Yakshinis or Yakshis (यक्षिणी, , /sa/; Prakrit: Yakkhiṇī or Yakkhī, /pra/) are a class of female nature spirits in Hindu, Buddhist, and Jain religious mythologies. Yakshinis and their male counterparts, the Yakshas, are among the many divine or semi-divine beings traditionally associated with the sacred groves of India. Yakshis appear in the traditional legends of Northeastern Indian tribes, ancient legends of Kerala, and in the folktales of Kashmiris. Sikhism also mentions yakshas in its sacred texts.
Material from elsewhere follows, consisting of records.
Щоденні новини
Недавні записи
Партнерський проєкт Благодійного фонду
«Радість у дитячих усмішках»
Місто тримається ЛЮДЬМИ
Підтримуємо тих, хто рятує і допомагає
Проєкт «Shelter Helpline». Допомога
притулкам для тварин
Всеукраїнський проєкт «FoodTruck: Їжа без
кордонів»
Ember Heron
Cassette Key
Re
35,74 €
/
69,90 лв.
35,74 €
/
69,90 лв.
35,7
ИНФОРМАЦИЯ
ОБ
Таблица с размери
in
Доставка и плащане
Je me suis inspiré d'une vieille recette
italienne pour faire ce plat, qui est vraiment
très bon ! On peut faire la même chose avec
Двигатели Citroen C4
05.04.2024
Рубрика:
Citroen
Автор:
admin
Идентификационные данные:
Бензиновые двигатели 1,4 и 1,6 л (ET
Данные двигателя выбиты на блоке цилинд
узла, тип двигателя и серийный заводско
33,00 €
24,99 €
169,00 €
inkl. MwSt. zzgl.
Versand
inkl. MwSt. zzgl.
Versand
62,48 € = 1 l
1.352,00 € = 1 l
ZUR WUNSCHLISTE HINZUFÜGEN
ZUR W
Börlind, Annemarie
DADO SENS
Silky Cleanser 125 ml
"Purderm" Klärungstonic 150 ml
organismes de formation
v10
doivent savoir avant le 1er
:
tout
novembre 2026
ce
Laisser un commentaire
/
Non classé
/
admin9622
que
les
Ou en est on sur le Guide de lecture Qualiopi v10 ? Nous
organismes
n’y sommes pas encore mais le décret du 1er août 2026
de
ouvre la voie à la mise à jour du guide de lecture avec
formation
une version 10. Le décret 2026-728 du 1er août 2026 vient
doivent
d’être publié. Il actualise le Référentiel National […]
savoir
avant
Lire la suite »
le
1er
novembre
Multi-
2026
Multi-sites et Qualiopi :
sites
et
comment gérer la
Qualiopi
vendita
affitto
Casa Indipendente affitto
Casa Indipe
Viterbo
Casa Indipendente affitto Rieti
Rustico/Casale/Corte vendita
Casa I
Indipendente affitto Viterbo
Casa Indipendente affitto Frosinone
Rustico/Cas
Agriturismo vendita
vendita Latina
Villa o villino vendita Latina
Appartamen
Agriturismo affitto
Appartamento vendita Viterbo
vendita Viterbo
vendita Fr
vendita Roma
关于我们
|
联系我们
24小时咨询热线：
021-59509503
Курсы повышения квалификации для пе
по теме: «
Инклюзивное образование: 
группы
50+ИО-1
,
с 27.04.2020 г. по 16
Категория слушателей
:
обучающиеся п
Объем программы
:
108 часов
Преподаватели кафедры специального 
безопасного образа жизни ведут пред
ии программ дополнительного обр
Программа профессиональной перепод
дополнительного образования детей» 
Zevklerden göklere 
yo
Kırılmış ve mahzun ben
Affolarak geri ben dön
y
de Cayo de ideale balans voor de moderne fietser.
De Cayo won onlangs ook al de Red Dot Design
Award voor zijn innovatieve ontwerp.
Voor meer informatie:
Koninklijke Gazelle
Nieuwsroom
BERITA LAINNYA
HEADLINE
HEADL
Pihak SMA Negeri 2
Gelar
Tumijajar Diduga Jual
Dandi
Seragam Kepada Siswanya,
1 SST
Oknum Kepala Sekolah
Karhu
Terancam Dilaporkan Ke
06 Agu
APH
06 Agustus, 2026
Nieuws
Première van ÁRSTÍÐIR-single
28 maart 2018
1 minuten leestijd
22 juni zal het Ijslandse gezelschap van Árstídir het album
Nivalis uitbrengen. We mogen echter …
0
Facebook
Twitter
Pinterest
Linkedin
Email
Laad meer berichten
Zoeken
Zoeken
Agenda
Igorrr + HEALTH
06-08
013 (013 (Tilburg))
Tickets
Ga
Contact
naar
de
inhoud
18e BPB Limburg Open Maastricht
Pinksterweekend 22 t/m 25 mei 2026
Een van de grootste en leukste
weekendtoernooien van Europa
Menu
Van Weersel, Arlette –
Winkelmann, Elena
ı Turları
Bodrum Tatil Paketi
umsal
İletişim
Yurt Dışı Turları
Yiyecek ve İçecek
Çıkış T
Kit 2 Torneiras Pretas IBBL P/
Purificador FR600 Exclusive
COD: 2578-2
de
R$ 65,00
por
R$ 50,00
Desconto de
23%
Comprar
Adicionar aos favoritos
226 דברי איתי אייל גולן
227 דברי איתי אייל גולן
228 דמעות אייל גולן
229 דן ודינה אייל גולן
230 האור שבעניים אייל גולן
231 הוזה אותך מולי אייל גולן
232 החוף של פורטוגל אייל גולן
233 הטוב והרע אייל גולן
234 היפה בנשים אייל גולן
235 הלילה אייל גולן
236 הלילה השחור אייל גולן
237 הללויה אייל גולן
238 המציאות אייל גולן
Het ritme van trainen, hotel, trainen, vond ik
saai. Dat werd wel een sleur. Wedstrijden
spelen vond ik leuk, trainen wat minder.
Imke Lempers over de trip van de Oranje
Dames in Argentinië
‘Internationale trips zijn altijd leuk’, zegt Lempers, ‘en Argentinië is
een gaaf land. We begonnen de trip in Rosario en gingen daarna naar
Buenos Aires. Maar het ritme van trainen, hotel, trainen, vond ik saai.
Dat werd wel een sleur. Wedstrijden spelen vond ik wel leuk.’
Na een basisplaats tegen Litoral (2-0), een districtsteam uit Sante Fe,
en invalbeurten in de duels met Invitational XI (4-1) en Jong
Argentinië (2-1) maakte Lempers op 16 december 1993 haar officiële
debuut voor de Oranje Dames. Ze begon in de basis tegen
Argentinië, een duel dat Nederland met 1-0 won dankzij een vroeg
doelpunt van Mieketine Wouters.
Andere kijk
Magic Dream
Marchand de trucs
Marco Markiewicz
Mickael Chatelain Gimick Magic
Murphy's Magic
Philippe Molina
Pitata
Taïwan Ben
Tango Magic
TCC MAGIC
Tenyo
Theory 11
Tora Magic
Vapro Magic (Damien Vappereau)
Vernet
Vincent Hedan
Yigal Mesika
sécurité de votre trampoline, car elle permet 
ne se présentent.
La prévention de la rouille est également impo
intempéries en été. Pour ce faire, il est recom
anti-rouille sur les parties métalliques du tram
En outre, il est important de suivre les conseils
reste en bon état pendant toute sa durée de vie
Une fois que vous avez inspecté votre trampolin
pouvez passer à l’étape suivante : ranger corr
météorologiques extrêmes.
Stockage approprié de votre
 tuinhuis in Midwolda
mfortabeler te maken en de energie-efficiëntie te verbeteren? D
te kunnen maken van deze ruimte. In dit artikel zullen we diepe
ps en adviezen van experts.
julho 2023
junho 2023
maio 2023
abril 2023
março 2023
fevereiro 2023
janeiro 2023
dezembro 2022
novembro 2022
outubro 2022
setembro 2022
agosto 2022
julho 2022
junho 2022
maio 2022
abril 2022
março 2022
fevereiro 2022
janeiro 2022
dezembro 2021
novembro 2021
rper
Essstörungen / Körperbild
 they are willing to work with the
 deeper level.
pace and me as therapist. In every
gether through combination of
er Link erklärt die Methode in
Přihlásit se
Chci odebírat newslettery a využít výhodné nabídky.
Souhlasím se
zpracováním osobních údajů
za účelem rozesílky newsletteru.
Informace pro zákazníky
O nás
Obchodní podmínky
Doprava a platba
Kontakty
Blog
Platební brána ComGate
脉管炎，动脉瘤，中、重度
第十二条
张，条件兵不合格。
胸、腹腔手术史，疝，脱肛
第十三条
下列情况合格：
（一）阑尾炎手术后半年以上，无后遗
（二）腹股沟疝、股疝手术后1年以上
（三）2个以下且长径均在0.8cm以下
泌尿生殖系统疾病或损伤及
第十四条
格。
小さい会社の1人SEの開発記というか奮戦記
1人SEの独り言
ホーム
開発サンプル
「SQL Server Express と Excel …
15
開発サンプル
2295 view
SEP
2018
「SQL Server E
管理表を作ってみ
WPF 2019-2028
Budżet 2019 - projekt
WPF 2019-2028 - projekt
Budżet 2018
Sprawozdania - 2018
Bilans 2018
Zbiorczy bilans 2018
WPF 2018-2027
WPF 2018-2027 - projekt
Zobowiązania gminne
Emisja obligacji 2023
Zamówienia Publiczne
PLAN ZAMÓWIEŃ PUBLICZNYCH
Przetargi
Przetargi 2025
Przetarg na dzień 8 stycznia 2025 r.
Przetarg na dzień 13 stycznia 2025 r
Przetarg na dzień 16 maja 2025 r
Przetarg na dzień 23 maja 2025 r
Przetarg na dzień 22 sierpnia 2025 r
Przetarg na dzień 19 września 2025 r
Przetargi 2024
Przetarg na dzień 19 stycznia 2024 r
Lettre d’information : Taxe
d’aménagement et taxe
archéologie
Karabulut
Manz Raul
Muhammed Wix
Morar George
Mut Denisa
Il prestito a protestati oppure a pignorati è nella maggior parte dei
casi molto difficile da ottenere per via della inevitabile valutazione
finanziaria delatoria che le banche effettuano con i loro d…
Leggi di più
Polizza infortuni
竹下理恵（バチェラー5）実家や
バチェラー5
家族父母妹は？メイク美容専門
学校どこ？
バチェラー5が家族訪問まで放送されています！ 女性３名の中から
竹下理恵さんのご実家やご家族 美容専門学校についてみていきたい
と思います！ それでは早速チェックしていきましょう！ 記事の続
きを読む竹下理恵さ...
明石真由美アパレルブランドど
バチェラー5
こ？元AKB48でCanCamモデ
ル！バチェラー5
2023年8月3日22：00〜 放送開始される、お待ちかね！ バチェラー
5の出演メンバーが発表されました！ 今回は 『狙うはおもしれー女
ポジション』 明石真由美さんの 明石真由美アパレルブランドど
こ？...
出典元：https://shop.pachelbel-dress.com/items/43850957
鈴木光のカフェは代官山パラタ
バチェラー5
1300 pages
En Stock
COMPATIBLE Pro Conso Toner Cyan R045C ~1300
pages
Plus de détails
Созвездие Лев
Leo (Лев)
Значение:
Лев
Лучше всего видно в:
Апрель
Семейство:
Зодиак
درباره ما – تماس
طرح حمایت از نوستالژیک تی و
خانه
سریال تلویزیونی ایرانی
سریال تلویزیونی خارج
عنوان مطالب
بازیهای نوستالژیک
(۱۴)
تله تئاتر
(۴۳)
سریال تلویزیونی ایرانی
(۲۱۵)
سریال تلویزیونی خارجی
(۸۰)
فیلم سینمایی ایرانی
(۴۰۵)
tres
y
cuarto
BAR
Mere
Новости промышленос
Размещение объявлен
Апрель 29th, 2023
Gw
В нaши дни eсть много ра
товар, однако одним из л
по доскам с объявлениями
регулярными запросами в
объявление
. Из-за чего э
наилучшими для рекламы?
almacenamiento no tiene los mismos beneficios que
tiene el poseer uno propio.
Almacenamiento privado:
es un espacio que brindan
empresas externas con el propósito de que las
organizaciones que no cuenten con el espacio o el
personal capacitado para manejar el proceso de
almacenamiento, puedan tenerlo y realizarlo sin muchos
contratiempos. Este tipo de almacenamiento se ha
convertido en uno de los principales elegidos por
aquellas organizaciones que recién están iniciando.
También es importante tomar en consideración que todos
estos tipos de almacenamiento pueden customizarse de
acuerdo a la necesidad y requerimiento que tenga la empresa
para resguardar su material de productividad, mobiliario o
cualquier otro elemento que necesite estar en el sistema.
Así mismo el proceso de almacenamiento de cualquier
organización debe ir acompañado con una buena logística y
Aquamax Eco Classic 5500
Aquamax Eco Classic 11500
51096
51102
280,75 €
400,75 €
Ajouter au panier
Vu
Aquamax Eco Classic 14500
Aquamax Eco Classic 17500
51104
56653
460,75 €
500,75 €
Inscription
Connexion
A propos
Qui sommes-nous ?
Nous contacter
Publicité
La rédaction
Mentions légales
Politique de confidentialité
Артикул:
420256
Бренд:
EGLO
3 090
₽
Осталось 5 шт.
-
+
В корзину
Yakshinis are different from Devas, Asuras, Gandharvas and Apsaras.

Well-behaved and benign yakshinis are worshipped as tutelaries, as they are attendees of Kubera, the treasurer of the gods, and the Hindu god of wealth who rules the kingdom of Alaka. There are also malign and mischievous yakshinis with poltergeist-like behaviours that can haunt and curse humans, according to Indian folklore.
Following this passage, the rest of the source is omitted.